Update May 2020 The code as written on the old version of this page didn’t compile anymore as an astute reader noticed. I’ve updated this site so that it compiles with Rust 1.43.
Erratum Boris Berger pointed out that I made a mistake in the grammar that allows parsing 3 * 4 + 5 as 3 * (4 + 5) instead of (3 * 4) + 5. This is now corrected.
In an effort to learn Rust I wrote a parser for simple arithmetic expressions. I want to parse expressions of the form 1234 + 43* (34 +[2])
using a simple recursive descent parser. Maybe I’ll try one of the libraries for writing parsers next. Nom looks good.
First I define a grammar for my language. To refresh my memory about how grammars for arithmetic expressions should look like, I consult this site. I want *
to have higher precedence than +
and of course expressions in parentheses should have higher precedence still.

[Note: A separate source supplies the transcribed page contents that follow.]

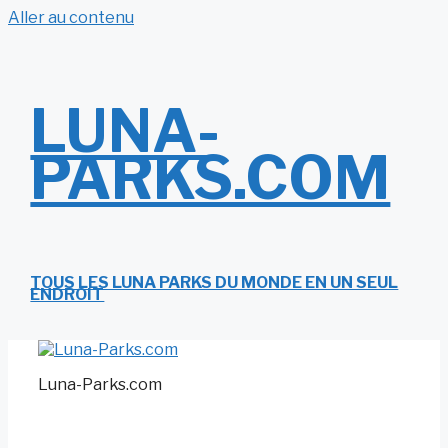
Aller au contenu
LUNA-
PARKS.COM
TOUS LES LUNA PARKS DU MONDE EN UN SEUL
ENDROIT
Luna-Parks.com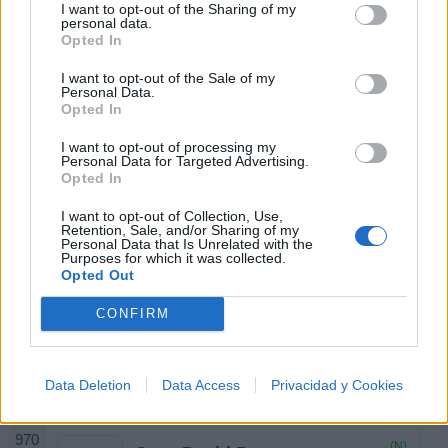
I want to opt-out of the Sharing of my
personal data.
(N)
AgrupacionMar..
Opted In
I want to opt-out of the Sale of my
Personal Data.
Opted In
(N)
Armando Gonzá..
I want to opt-out of processing my
Personal Data for Targeted Advertising.
Opted In
I want to opt-out of Collection, Use,
Retention, Sale, and/or Sharing of my
(N)
Juanes Salazar
Personal Data that Is Unrelated with the
Purposes for which it was collected.
Opted Out
CONFIRM
(N)
Francisco Jav..
Data Deletion
Data Access
Privacidad y Cookies
(N)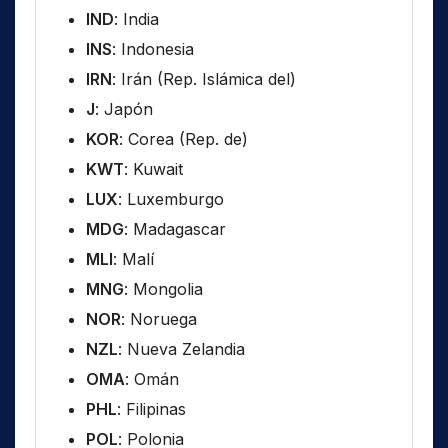
IND
: India
INS
: Indonesia
IRN
: Irán (Rep. Islámica del)
J
: Japón
KOR
: Corea (Rep. de)
KWT
: Kuwait
LUX
: Luxemburgo
MDG
: Madagascar
MLI
: Malí
MNG
: Mongolia
NOR
: Noruega
NZL
: Nueva Zelandia
OMA
: Omán
PHL
: Filipinas
POL
: Polonia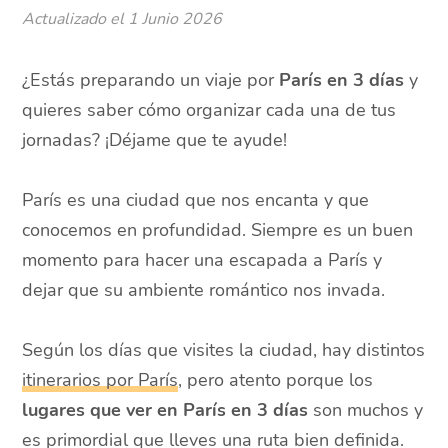
Actualizado el
1 Junio 2026
¿Estás preparando un viaje por
París en 3 días
y
quieres saber cómo organizar cada una de tus
jornadas? ¡Déjame que te ayude!
París es una ciudad que nos encanta y que
conocemos en profundidad. Siempre es un buen
momento para hacer una escapada a París y
dejar que su ambiente romántico nos invada.
Según los días que visites la ciudad, hay distintos
itinerarios por París
, pero atento porque los
lugares que ver en París en 3 días
son muchos y
es primordial que lleves una ruta bien definida.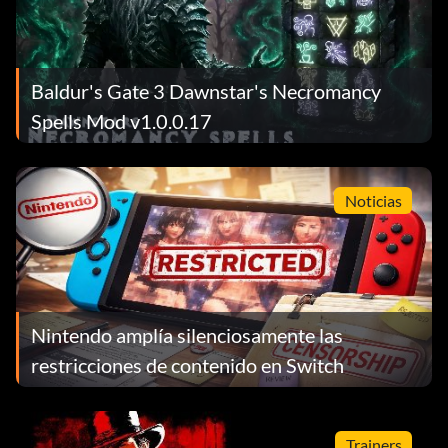
Baldur's Gate 3 Dawnstar's Necromancy
Spells Mod v1.0.0.17
Noticias
Nintendo amplía silenciosamente las
restricciones de contenido en Switch
Trainers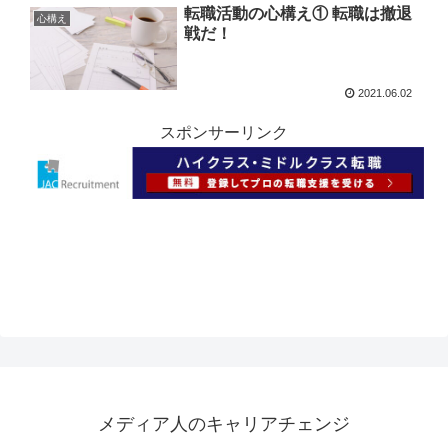
転職活動の心構え① 転職は撤退
心構え
戦だ！
2021.06.02
スポンサーリンク
メディア人のキャリアチェンジ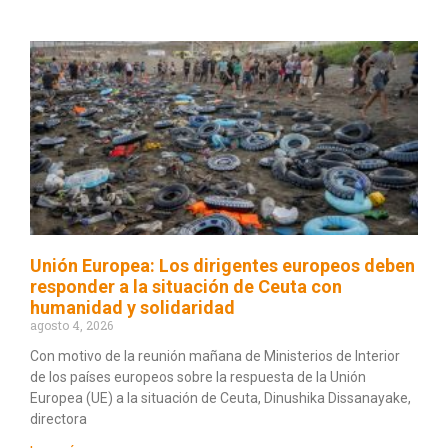
Unión Europea: Los dirigentes europeos deben
responder a la situación de Ceuta con
humanidad y solidaridad
agosto 4, 2026
Con motivo de la reunión mañana de Ministerios de Interior
de los países europeos sobre la respuesta de la Unión
Europea (UE) a la situación de Ceuta, Dinushika Dissanayake,
directora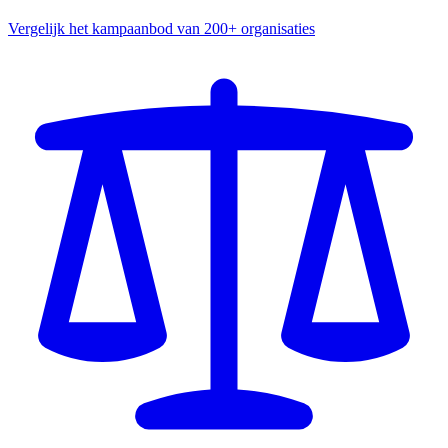
Vergelijk het kampaanbod van 200+ organisaties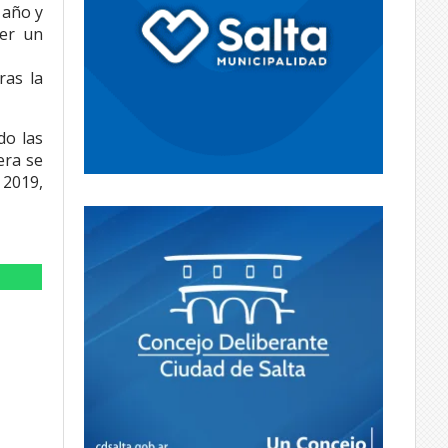
 año y
ner un
ras la
do las
era se
 2019,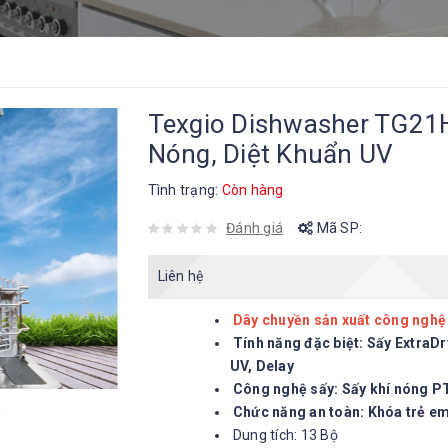
Texgio Dishwasher TG21H
Nóng, Diệt Khuẩn UV
Tình trạng:
Còn hàng
Đánh giá
Mã SP:
Liên hệ
Dây chuyền sản xuất công nghệ
Tính năng đặc biệt: Sấy ExtraDr
UV, Delay
Công nghệ sấy: Sấy khí nóng 
Chức năng an toàn: Khóa trẻ e
Dung tích: 13 Bộ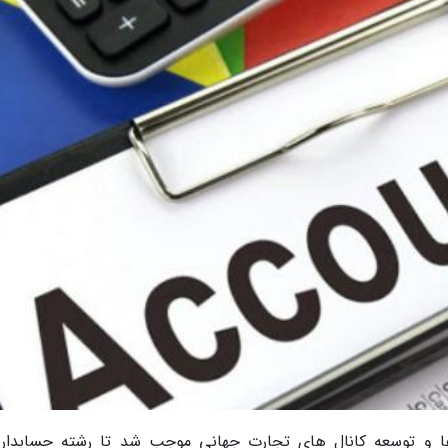
ا و توسعه کانال های تجارت جهانی موجب شد تا رشته حسابدار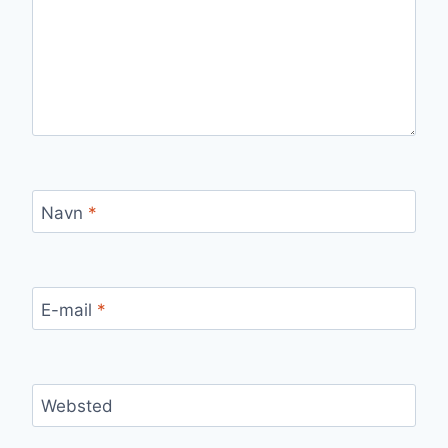
Navn
*
E-mail
*
Websted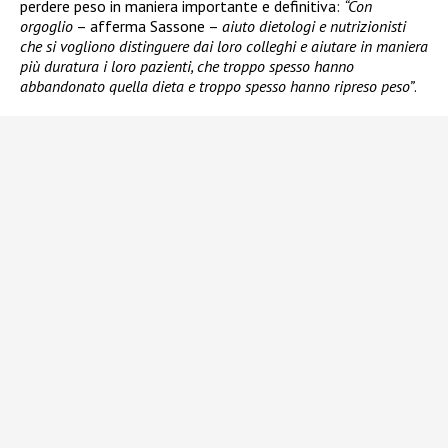
perdere peso in maniera importante e definitiva:
“Con
orgoglio
– afferma Sassone –
aiuto dietologi e nutrizionisti
che si vogliono distinguere dai loro colleghi e aiutare in maniera
più duratura i loro pazienti, che troppo spesso hanno
abbandonato quella dieta e troppo spesso hanno ripreso peso”
.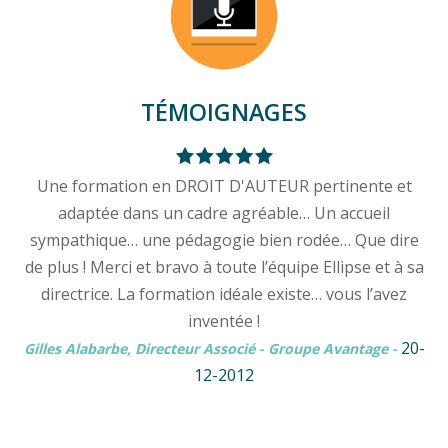
TÉMOIGNAGES
Une formation en DROIT D'AUTEUR pertinente et
adaptée dans un cadre agréable… Un accueil
sympathique… une pédagogie bien rodée… Que dire
de plus ! Merci et bravo à toute l’équipe Ellipse et à sa
directrice. La formation idéale existe… vous l’avez
inventée !
20-
Gilles Alabarbe, Directeur Associé - Groupe Avantage
-
12-2012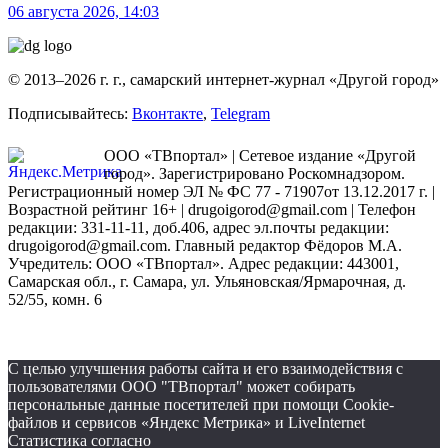
06 августа 2026, 14:03
© 2013–2026 г. г., самарский интернет-журнал «Другой город»
Подписывайтесь:
Вконтакте
,
Telegram
ООО «ТВпортал» | Сетевое издание «Другой
город». Зарегистрировано Роскомнадзором.
Регистрационный номер ЭЛ № ФС 77 - 71907от 13.12.2017 г. |
Возрастной рейтинг 16+ | drugoigorod@gmail.com
| Телефон
редакции: 331-11-11, доб.406, адрес эл.почты редакции:
drugoigorod@gmail.com. Главный редактор Фёдоров М.А.
Учредитель: ООО «ТВпортал». Адрес редакции: 443001,
Самарская обл., г. Самара, ул. Ульяновская/Ярмарочная, д.
52/55, комн. 6
С целью улучшения работы сайта и его взаимодействия с
пользователями ООО "ТВпортал" может собирать
персональные данные посетителей при помощи Cookie-
файлов и сервисов «Яндекс Метрика» и LiveInternet
Статистика согласно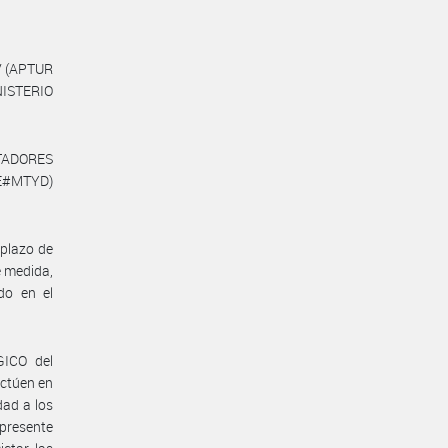
V (APTUR
NISTERIO
STADORES
DE#MTYD)
 plazo de
e medida,
do en el
ICO del
ectúen en
dad a los
presente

The grammar I came up with is as follows:
expr -> summand + expr | summand
summand -> term * summand | term
term -> NUMBER | ( expr )
Next I want define a type for items in this grammar. Normally I’d use inheritance, but Rust doesn’t have inheritance, so instead I use an enum
. Enums in Rust are very useful because unlike in C I can add information to an enum value. For my grammar items, I add the value of the NUMBER
terminal to the corresponding enum value.
#[derive(Debug, Clone)]
pub enum GrammarItem {
Product,
Sum,
Number(u64),
Paren
}
The nodes of my parse tree are structs that contain a GrammarItem
and children in a vector like so
#[derive(Debug, Clone)]
pub struct ParseNode {
pub children: Vec<ParseNode>,
pub entry: GrammarItem,
}
impl ParseNode {
pub fn new() -> ParseNode {
ParseNode {
children: Vec::new(),
entry: GrammarItem::Paren,
}
}
}
I know that each node can have at most two children, so a vector of children is probably overkill. But by using a vector I don’t have to worry about using Box
to avoid recursive types.
I later on noticed that I could have saved a lot of mut
and a couple of lines if I had made it posible to pass in the entry
into the new
. As it is right now I have to create the node and change it afterwards to set the entry to a value that I want. I also have to rely on the compiler to optimize the dead store away, or I waste some cycles. (I waste lots of cycles in this toy program anyway, so I don’t really care.)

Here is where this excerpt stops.